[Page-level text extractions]
--- START ---

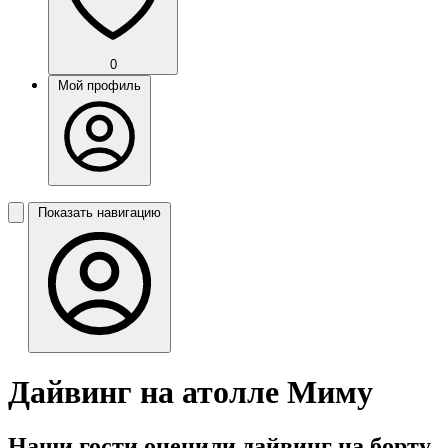
0
Мой профиль
Показать навигацию
Дайвинг на атолле Миму
Наши гости оценили дайвинг на борту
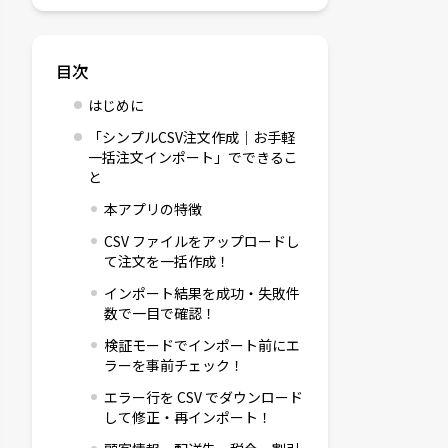
目次
はじめに
「シンプルCSV注文作成｜お手軽
一括注文インポート」でできるこ
と
本アプリの特徴
CSV ファイルをアップロードし
て注文を一括作成！
インポート結果を成功・失敗件
数で一目で確認！
検証モードでインポート前にエ
ラーを事前チェック！
エラー行を CSV でダウンロード
して修正・再インポート！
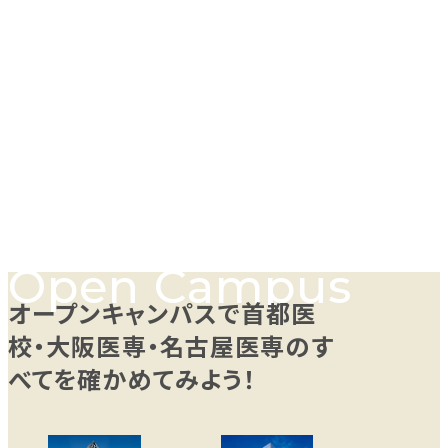
オープンキャンパスで首都医
校・大阪医専・名古屋医専のす
べてを確かめてみよう！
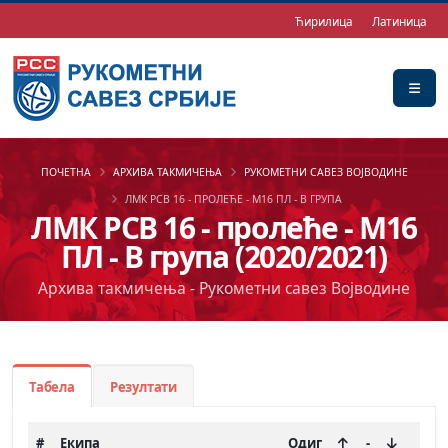
Ћирилица
Латиница
ПОЧЕТНА
АРХИВА ТАКМИЧЕЊА
РУКОМЕТНИ САВЕЗ ВОЈВОДИНЕ
ЛМК РСВ 16 - ПРОЛЕЋЕ - М16 ПЛ - В ГРУПА
ЛМК РСВ 16 - пролеће - М16
ПЛ - В група (2020/2021)
Архива такмичења - Рукометни савез Војводине
Табела
Резултати
#
Екипа
Одиг
-
+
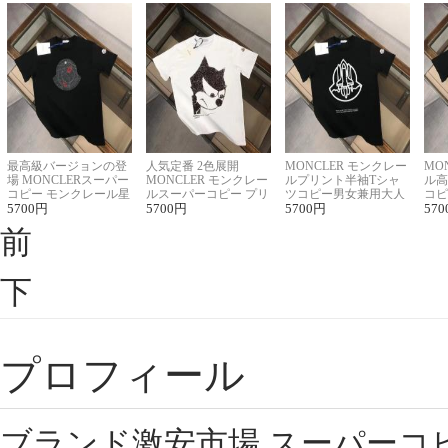
最高級バージョンの登
人気定番 2色展開
MONCLER モンクレー
MO
場 MONCLERスーパー
MONCLER モンクレー
ルプリント半袖Tシャ
ル高
コピー モンクレール星
ルスーパーコピー プリ
ツコピー男女兼用大人
コピ
座半袖Tシャツ
5700
円
ント半袖Tシャツ
5700
円
可愛い春夏コーデ
5700
円
ィブ
570
前
下
プロフィール
ブランド激安市場,スーパーコ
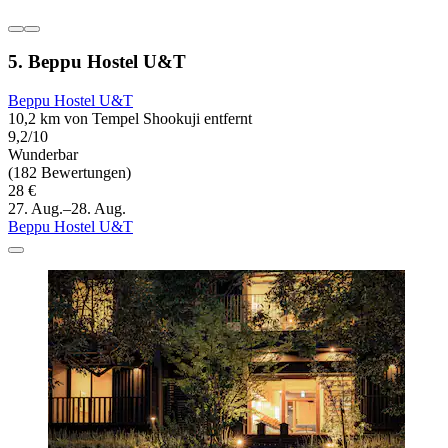
5. Beppu Hostel U&T
Beppu Hostel U&T
10,2 km von Tempel Shookuji entfernt
9,2/10
Wunderbar
(182 Bewertungen)
28 €
27. Aug.–28. Aug.
Beppu Hostel U&T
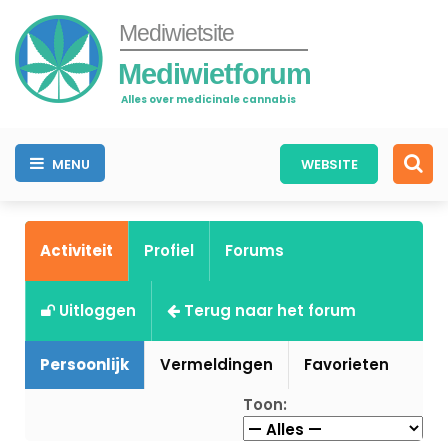
Mediwietsite
Mediwietforum
Alles over medicinale cannabis
MENU
WEBSITE
Activiteit
Profiel
Forums
Uitloggen
Terug naar het forum
Persoonlijk
Vermeldingen
Favorieten
Toon:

--- END ---

What to work on
Find the line that contains "検証モードでインポート前にエ". Reproduce it and every later line of the records exactly, minus the pictures.

Completed exercise
検証モードでインポート前にエ
ラーを事前チェック！
エラー行を CSV でダウンロード
して修正・再インポート！
オープンキャンパスで首都医
校・大阪医専・名古屋医専のす
べてを確かめてみよう！
Ћирилица
Латиница
ПОЧЕТНА
АРХИВА ТАКМИЧЕЊА
РУКОМЕТНИ САВЕЗ ВОЈВОДИНЕ
ЛМК РСВ 16 - ПРОЛЕЋЕ - М16 ПЛ - В ГРУПА
ЛМК РСВ 16 - пролеће - М16
ПЛ - В група (2020/2021)
Архива такмичења - Рукометни савез Војводине
Табела
Резултати
#
Екипа
Одиг
-
+
最高級バージョンの登
人気定番 2色展開
MONCLER モンクレー
MO
場 MONCLERスーパー
MONCLER モンクレー
ルプリント半袖Tシャ
ル高
コピー モンクレール星
ルスーパーコピー プリ
ツコピー男女兼用大人
コピ
座半袖Tシャツ
5700
円
ント半袖Tシャツ
5700
円
可愛い春夏コーデ
5700
円
ィブ
570
前
下
プロフィール
ブランド激安市場,スーパーコ
5. Beppu Hostel U&T
Beppu Hostel U&T
10,2 km von Tempel Shookuji entfernt
9,2/10
Wunderbar
(182 Bewertungen)
28 €
27. Aug.–28. Aug.
Beppu Hostel U&T
Mediwietsite
Mediwietforum
Alles over medicinale cannabis
MENU
WEBSITE
Activiteit
Profiel
Forums
Uitloggen
Terug naar het forum
Persoonlijk
Vermeldingen
Favorieten
Toon:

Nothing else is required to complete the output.